Friday, February 21, 2014

Millennium - The Reconstruction Era

One of the many legacies of the Third Reich is its purge of private art collections. Up to 200,000 art works are thought to have gone missing during the war, says Katya Hills, client development manager at the London-based Art Loss Register, the world’s largest database of lost and stolen art.
The organization is currently on the hunt for 30,000 items listed as looted or missing from this era.
Below is a list—compiled by the Art Loss Register—of the most valuable and famous artworks to have been lost or stolen during World War II. Hills hopes that some of the works may be among the over 1,400 items revealed to have been found in the latest Nazi art bust.

- Raphael, Portrait of a Young Man, 1513/14
Regarded by art historians as Poland’s most famous art loss from WWII, Portrait of a Young Man was taken from the Czartoryski’s family collection in Krakow to be placed in Hitler’s Fuhrer museum in 1939. It went missing at the end of the war, but unverified rumors suggest it was found in a Swiss bank vault last summer.
- Andreas Schlüter: The Amber Room, 18th Century (photo of reconstruction by Polly Gibson)
Dubbed the “Eight Wonder of the World”, this room was made with over six tons of amber and once belonged to the King of Prussia, Peter the Great. It’s thought to have been looted during WWII by the Nazis and taken to the city of Königsberg, never to be seen again. There is however a reconstructed version in the Catherine Palace in St. Petersburg, Russia.
- Vincent van Gogh, The Painter on the Road to Tarascon, 1888
Among van Gogh’s most cherished pieces, this is thought to have burned when the Allied bombed the town of Magdeburg, setting alight the museum it was housed in.
- Giovanni Bellini, Madonna with Child, c.1430
This was evacuated in the early 1940s from a museum in Berlin to be housed in a flak tower in Berlin-Friedrichshain, located within Russian control at the time.
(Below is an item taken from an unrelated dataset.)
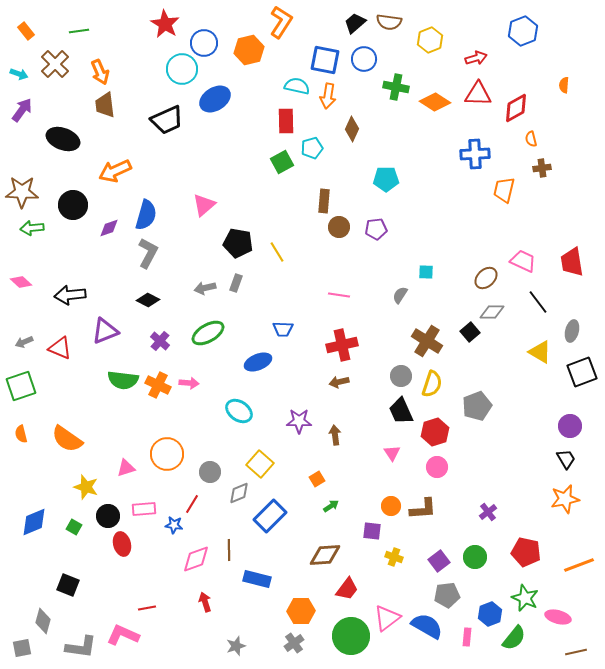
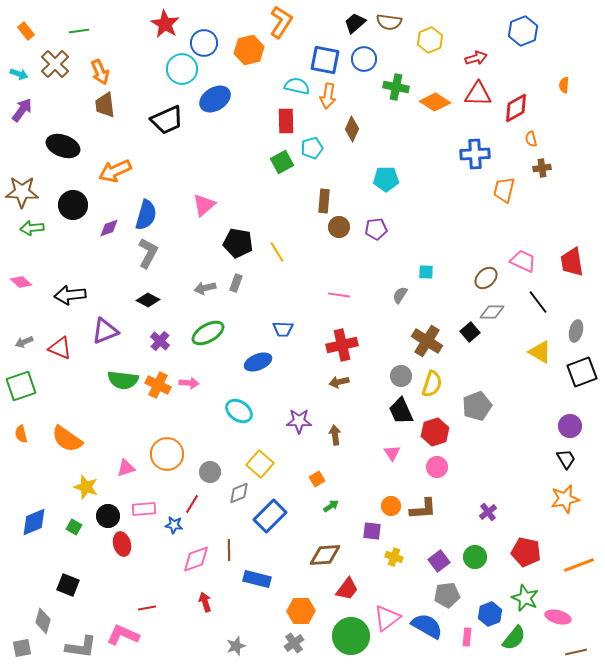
black ellipse at (63, 139): moved 7 px down
gray ellipse at (572, 331): moved 4 px right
Most of the objects in the tower were either looted or presumed destroyed, including Bellini’s Madonna.
- Gustav Klimt, Portrait of Trude Steiner, 1900
A portrait of Viennese collector Jenny Steiner’s daughter, it was seized by the Nazis after she fled Austria in 1938 and subsequently sold in 1941 to an unknown individual, not to be seen since.
- Rembrandt van Rijn, An Angel with Titus’ Features
Stored in a Chateau in the French countryside, the Nazis seized it in 1943 and took it to Paris, where it was set aside for Hitler’s museum, along with 332 other works. 162 of these have been found since, but not this one.
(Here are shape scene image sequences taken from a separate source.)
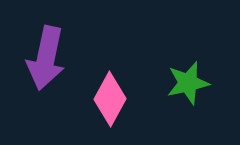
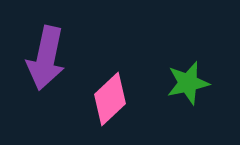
pink diamond: rotated 18 degrees clockwise
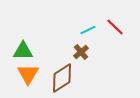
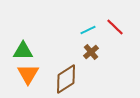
brown cross: moved 10 px right
brown diamond: moved 4 px right, 1 px down
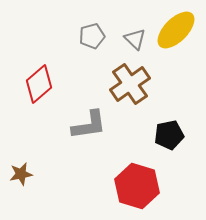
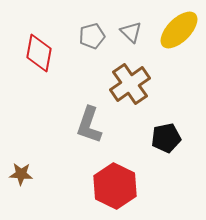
yellow ellipse: moved 3 px right
gray triangle: moved 4 px left, 7 px up
red diamond: moved 31 px up; rotated 39 degrees counterclockwise
gray L-shape: rotated 117 degrees clockwise
black pentagon: moved 3 px left, 3 px down
brown star: rotated 15 degrees clockwise
red hexagon: moved 22 px left; rotated 9 degrees clockwise
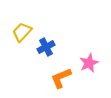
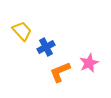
yellow trapezoid: moved 1 px up; rotated 95 degrees clockwise
orange L-shape: moved 1 px left, 6 px up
- Peter Paul Rubens, The Annunciation
This painting went missing after it was forcibly sold through the art auctioneer Paul Graupe in Berlin in 1935.
- Canaletto, Piazza Santa Margherita
This Canaletto lived in the private collection of Jacques Goudstikker, whose gallery was seized and purged shortly after he fled the Netherlands in 1940. Parts of the collection have been returned to Goudstikker’s heirs since, but the hunt is still on for this one.
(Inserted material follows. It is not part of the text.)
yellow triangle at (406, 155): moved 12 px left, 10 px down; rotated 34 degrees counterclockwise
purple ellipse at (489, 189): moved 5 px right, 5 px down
- Edgar Degas, Five Dancing Women (Ballerinas)
The Nazis managed to get a hold of this pastel drawing when they took the collection of Jewish art collector Baron Mór Lipót Herzog. His heirs filed a lawsuit against Hungary to seek the return of part of this collection, but this work is still missing.
- Pissarro, The Boulevard Montmartre, Twilight, 1897
This was part of a collection looted by the Nazis and subsequently sold through a Swiss art dealer in 1941. Though it’s shown up in almost every decade after the war, says Hills, its current location is an enigma.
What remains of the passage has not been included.